Question

Derive the expressions for displacement, velocity and acceleration of a particle executes S.H.M.

Answer 1

Let's consider a particle P moves on the circumference of circle of radius A with uniform acceleration $\omega$.Let PN is the perpendicular drawn from P to diameter yy'.
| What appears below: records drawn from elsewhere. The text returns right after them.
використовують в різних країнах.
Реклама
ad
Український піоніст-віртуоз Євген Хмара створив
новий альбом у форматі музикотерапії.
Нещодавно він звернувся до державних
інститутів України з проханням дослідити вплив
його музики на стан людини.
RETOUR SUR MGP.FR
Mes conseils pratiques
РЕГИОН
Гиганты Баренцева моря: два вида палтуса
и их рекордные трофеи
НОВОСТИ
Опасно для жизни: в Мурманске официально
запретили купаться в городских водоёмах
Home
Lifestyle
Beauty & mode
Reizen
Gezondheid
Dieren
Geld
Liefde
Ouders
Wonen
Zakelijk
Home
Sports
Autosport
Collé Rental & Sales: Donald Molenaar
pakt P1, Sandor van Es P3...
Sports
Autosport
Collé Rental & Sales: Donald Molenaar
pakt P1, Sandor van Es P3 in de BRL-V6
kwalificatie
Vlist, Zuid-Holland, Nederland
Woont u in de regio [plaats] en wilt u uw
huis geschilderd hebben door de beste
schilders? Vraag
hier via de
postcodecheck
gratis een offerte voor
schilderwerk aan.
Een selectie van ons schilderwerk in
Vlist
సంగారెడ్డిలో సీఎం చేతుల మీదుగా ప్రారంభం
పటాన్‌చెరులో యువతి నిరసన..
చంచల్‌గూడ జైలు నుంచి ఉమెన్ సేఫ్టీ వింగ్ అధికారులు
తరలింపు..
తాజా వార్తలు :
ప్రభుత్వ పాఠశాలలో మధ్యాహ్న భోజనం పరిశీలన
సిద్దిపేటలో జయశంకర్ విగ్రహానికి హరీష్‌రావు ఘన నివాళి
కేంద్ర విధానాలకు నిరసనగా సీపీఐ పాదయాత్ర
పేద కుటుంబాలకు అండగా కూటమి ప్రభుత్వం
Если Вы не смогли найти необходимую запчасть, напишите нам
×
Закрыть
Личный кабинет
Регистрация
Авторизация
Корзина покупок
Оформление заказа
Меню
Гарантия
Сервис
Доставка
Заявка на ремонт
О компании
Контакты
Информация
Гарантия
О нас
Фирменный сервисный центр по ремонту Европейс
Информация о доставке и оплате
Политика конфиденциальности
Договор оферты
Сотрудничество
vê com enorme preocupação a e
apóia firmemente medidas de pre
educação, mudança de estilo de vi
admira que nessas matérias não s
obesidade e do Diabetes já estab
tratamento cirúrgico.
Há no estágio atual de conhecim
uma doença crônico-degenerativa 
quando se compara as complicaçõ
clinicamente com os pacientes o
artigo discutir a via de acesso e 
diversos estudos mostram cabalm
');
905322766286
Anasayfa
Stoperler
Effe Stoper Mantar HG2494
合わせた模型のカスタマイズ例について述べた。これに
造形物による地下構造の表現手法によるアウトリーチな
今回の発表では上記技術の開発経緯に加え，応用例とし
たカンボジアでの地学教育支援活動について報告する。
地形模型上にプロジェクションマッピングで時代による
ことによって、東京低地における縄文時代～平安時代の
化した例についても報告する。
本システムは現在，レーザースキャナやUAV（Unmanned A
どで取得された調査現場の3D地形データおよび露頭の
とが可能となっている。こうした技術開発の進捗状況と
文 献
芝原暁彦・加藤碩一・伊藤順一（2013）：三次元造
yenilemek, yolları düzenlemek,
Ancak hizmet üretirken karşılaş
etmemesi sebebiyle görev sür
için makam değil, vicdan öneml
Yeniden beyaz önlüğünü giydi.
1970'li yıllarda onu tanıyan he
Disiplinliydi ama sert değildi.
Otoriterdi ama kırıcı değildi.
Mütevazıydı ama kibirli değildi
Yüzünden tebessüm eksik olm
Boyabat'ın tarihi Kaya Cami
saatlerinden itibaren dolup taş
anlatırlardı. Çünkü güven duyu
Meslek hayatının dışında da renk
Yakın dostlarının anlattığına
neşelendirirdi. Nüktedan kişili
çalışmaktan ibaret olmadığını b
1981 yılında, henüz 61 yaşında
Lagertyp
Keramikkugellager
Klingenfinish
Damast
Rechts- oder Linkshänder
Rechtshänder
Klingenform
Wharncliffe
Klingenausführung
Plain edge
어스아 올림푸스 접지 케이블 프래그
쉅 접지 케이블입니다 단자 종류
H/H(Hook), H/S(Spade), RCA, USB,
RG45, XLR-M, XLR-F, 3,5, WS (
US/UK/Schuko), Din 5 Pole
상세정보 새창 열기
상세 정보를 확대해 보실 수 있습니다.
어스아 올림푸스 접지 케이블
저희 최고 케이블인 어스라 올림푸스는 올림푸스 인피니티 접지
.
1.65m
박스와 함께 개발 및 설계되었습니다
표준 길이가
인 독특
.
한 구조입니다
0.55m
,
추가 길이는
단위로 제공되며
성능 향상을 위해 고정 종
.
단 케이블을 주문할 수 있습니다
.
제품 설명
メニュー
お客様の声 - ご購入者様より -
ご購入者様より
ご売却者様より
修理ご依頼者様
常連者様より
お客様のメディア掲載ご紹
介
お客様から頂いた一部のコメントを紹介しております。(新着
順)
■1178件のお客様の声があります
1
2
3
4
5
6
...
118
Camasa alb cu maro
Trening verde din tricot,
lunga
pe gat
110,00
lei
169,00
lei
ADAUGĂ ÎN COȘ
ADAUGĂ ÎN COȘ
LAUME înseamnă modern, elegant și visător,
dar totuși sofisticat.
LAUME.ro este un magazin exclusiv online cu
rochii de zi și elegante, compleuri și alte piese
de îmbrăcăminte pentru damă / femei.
see figure, $\angle{POX}=\theta$, OP = A and ON = y
from triangle ∆ONP,
$sin\theta=\frac{ON}{OP}$
we know, $\theta=\omega t$

so, $OPsin\omega t=ON$

or, $\boxed{y=Asin\omega t}$ ....(i),This is the expression of equation of SHM.
now differentiate y with respect to t, to find velocity of particle.
$\frac{dy}{dt}=v=\omega Acos\omega t$
or, $\boxed{v=\omega Acos\omega t}$ .....(ii)
from equations (i) and (ii),
$\boxed{\bf{v=\omega\sqrt{A^2-y^2}}}$ this is the expression of velocity of particle in SHM.

again , differentiate v with respect to t ,
$\frac{dv}{dt}=a=-\omega^2Asin\omega t$
from equation (I),
$\boxed{\bf{a=-\omega^2y}}$ this is the expression of acceleration of particle in SHM.